-- Stored data entries --
######

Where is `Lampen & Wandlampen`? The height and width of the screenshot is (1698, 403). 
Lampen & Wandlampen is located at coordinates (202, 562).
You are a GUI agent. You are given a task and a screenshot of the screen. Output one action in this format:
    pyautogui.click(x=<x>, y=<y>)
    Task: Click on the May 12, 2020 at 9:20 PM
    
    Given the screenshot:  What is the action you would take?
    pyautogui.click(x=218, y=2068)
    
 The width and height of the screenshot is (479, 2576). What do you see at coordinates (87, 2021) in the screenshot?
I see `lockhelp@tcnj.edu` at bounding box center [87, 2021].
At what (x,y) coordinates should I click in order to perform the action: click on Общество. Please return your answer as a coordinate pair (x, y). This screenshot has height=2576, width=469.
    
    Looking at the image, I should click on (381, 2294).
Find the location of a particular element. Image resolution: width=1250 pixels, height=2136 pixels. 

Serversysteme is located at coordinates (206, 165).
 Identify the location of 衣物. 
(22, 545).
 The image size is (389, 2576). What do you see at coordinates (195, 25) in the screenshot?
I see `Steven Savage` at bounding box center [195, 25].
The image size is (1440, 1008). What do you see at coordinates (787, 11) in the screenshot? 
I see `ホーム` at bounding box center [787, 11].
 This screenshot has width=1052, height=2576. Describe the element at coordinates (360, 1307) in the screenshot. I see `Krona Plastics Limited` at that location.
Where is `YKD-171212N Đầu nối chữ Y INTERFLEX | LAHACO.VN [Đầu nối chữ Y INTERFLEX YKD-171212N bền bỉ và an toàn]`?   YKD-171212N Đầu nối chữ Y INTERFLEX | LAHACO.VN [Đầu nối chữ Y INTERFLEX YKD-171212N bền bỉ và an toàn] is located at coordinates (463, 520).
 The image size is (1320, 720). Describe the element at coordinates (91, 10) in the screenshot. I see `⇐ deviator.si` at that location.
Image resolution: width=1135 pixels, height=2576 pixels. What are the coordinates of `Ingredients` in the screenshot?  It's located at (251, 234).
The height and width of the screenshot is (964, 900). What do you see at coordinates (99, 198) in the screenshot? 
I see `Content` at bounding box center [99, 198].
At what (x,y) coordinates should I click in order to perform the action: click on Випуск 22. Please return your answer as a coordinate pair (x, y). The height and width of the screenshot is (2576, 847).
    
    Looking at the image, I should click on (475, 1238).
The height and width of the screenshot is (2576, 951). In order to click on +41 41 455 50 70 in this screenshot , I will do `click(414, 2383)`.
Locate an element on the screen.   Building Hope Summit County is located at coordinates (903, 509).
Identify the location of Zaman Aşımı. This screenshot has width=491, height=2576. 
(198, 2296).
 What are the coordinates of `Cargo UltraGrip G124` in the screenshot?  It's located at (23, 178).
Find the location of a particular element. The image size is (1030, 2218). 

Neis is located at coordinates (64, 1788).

######

-- Task prompt --
What is needed is an exact copy of every entry.

-- Answer space --
Where is `Lampen & Wandlampen`? The height and width of the screenshot is (1698, 403). 
Lampen & Wandlampen is located at coordinates (202, 562).
You are a GUI agent. You are given a task and a screenshot of the screen. Output one action in this format:
    pyautogui.click(x=<x>, y=<y>)
    Task: Click on the May 12, 2020 at 9:20 PM
    
    Given the screenshot:  What is the action you would take?
    pyautogui.click(x=218, y=2068)
    
 The width and height of the screenshot is (479, 2576). What do you see at coordinates (87, 2021) in the screenshot?
I see `lockhelp@tcnj.edu` at bounding box center [87, 2021].
At what (x,y) coordinates should I click in order to perform the action: click on Общество. Please return your answer as a coordinate pair (x, y). This screenshot has height=2576, width=469.
    
    Looking at the image, I should click on (381, 2294).
Find the location of a particular element. Image resolution: width=1250 pixels, height=2136 pixels. 

Serversysteme is located at coordinates (206, 165).
 Identify the location of 衣物. 
(22, 545).
 The image size is (389, 2576). What do you see at coordinates (195, 25) in the screenshot?
I see `Steven Savage` at bounding box center [195, 25].
The image size is (1440, 1008). What do you see at coordinates (787, 11) in the screenshot? 
I see `ホーム` at bounding box center [787, 11].
 This screenshot has width=1052, height=2576. Describe the element at coordinates (360, 1307) in the screenshot. I see `Krona Plastics Limited` at that location.
Where is `YKD-171212N Đầu nối chữ Y INTERFLEX | LAHACO.VN [Đầu nối chữ Y INTERFLEX YKD-171212N bền bỉ và an toàn]`?   YKD-171212N Đầu nối chữ Y INTERFLEX | LAHACO.VN [Đầu nối chữ Y INTERFLEX YKD-171212N bền bỉ và an toàn] is located at coordinates (463, 520).
 The image size is (1320, 720). Describe the element at coordinates (91, 10) in the screenshot. I see `⇐ deviator.si` at that location.
Image resolution: width=1135 pixels, height=2576 pixels. What are the coordinates of `Ingredients` in the screenshot?  It's located at (251, 234).
The height and width of the screenshot is (964, 900). What do you see at coordinates (99, 198) in the screenshot? 
I see `Content` at bounding box center [99, 198].
At what (x,y) coordinates should I click in order to perform the action: click on Випуск 22. Please return your answer as a coordinate pair (x, y). The height and width of the screenshot is (2576, 847).
    
    Looking at the image, I should click on (475, 1238).
The height and width of the screenshot is (2576, 951). In order to click on +41 41 455 50 70 in this screenshot , I will do `click(414, 2383)`.
Locate an element on the screen.   Building Hope Summit County is located at coordinates (903, 509).
Identify the location of Zaman Aşımı. This screenshot has width=491, height=2576. 
(198, 2296).
 What are the coordinates of `Cargo UltraGrip G124` in the screenshot?  It's located at (23, 178).
Find the location of a particular element. The image size is (1030, 2218). 

Neis is located at coordinates (64, 1788).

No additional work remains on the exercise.